Look below for the lines from the one with "ZDY series cylindrical gearbox" to the one with "Frameless glass fencing uses", and copy exactly those lines, both ends included.

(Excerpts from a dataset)

□ □ □ □ □

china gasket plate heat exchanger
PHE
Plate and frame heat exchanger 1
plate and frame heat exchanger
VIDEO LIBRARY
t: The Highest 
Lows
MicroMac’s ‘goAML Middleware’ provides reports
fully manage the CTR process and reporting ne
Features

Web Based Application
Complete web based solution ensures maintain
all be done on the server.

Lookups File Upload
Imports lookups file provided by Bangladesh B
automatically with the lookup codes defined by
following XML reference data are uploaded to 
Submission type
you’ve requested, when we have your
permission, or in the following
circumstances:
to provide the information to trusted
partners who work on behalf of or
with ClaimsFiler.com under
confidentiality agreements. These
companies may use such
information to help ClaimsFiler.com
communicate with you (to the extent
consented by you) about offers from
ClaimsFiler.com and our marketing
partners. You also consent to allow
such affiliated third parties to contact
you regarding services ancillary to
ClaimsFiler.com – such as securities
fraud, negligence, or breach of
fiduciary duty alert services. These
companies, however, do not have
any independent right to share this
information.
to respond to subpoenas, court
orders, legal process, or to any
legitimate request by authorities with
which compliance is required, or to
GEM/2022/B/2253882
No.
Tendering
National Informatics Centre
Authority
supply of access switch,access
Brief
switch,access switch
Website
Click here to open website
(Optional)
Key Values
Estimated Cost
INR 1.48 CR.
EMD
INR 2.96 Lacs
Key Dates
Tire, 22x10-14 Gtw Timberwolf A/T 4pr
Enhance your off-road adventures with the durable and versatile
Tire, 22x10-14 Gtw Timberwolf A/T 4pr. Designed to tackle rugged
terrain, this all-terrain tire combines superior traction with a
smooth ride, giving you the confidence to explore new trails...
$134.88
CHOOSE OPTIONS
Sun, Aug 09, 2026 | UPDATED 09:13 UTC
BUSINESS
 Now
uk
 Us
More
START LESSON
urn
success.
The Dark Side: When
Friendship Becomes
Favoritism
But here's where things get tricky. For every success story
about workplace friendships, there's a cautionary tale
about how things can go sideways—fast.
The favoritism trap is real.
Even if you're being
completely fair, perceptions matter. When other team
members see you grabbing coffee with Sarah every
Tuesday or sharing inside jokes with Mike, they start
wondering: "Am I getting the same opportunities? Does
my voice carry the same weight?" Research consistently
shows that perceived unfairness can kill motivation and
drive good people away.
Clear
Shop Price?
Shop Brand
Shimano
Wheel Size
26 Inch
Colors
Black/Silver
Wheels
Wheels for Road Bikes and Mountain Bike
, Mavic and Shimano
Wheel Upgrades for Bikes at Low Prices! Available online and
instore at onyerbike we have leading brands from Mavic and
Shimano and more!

□ □ □ □ □

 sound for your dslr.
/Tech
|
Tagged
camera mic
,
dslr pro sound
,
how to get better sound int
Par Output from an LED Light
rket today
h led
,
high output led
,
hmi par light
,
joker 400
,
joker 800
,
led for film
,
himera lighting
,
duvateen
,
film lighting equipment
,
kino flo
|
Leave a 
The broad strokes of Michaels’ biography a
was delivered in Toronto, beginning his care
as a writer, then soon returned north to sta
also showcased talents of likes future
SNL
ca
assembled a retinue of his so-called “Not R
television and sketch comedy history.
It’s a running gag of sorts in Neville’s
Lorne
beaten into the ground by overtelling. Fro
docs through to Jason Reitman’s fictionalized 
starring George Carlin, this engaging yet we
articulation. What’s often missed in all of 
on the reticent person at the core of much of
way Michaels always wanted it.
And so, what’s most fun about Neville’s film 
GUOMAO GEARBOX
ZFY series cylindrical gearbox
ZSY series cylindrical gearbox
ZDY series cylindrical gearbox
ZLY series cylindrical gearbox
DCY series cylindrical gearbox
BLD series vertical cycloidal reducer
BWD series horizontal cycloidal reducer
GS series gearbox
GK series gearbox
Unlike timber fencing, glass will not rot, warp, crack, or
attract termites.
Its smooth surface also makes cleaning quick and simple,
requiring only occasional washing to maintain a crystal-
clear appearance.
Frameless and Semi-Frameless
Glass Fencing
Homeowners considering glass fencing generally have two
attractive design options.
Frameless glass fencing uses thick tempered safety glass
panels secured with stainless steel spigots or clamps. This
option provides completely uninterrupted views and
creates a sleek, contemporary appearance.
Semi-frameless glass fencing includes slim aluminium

□ □ □ □ □

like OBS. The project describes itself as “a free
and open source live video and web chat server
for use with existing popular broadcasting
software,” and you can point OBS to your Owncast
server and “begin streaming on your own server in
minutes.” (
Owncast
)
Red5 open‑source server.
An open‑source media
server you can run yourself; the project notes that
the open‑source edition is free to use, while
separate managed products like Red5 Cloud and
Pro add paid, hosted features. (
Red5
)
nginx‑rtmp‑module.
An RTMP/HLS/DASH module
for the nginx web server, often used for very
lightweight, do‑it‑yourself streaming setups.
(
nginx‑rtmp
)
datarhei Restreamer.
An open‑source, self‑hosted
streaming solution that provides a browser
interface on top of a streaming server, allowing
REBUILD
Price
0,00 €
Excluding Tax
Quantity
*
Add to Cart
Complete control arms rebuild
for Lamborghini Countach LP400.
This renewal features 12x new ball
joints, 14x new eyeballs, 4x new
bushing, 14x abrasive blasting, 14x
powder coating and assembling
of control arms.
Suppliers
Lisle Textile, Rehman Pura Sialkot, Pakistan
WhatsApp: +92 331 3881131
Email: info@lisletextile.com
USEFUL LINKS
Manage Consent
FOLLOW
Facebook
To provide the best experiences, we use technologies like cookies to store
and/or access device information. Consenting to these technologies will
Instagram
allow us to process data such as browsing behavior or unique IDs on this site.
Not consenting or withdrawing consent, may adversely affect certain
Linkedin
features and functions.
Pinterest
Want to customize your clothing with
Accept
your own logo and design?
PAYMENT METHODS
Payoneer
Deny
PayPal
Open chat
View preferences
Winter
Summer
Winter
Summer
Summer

□ □ □ □ □

→ Reply
ZDY series cylindrical gearbox
ZLY series cylindrical gearbox
DCY series cylindrical gearbox
BLD series vertical cycloidal reducer
BWD series horizontal cycloidal reducer
GS series gearbox
GK series gearbox
Unlike timber fencing, glass will not rot, warp, crack, or
attract termites.
Its smooth surface also makes cleaning quick and simple,
requiring only occasional washing to maintain a crystal-
clear appearance.
Frameless and Semi-Frameless
Glass Fencing
Homeowners considering glass fencing generally have two
attractive design options.
Frameless glass fencing uses thick tempered safety glass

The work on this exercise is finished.